START Materials provided

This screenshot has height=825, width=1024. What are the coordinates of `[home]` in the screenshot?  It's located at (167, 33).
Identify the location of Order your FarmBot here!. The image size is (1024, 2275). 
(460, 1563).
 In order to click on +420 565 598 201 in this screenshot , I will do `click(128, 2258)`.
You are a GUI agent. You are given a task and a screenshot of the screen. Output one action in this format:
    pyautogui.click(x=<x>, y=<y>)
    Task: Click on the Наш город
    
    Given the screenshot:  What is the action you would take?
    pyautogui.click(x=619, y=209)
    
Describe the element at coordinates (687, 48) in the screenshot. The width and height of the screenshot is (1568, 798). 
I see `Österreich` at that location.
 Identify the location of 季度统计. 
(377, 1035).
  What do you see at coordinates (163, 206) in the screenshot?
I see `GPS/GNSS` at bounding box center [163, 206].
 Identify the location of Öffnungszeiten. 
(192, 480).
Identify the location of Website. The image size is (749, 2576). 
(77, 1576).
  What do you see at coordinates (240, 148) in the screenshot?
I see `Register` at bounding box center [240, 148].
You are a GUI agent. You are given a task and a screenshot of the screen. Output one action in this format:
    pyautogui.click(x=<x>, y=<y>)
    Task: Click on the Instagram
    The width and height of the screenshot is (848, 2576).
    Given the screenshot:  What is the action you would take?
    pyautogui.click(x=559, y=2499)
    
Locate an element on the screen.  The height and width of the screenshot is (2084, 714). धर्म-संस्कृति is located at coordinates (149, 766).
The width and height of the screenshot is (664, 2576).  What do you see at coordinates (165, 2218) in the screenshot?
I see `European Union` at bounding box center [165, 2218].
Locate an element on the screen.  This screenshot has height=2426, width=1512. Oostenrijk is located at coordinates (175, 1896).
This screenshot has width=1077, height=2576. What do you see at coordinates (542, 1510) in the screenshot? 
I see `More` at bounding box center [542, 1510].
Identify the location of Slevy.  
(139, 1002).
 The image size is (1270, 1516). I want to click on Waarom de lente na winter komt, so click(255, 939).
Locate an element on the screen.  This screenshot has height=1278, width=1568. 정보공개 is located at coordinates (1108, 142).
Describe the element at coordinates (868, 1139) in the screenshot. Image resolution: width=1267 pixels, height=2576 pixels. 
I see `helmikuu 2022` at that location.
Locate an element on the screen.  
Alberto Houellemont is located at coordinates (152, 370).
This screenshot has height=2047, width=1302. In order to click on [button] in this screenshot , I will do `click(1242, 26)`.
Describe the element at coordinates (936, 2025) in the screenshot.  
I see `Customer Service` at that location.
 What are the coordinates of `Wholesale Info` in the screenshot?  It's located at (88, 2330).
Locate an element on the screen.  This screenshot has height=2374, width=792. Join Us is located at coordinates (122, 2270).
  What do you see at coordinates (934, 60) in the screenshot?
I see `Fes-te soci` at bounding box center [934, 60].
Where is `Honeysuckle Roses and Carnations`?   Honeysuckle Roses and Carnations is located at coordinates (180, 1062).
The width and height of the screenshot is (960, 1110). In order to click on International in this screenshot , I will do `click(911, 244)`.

END Materials provided

- Your task -
The required output is the exact run of lines from the beginning of the records to the line with "In order to click on +420", that line included.

- Solution to this task -
This screenshot has height=825, width=1024. What are the coordinates of `[home]` in the screenshot?  It's located at (167, 33).
Identify the location of Order your FarmBot here!. The image size is (1024, 2275). 
(460, 1563).
 In order to click on +420 565 598 201 in this screenshot , I will do `click(128, 2258)`.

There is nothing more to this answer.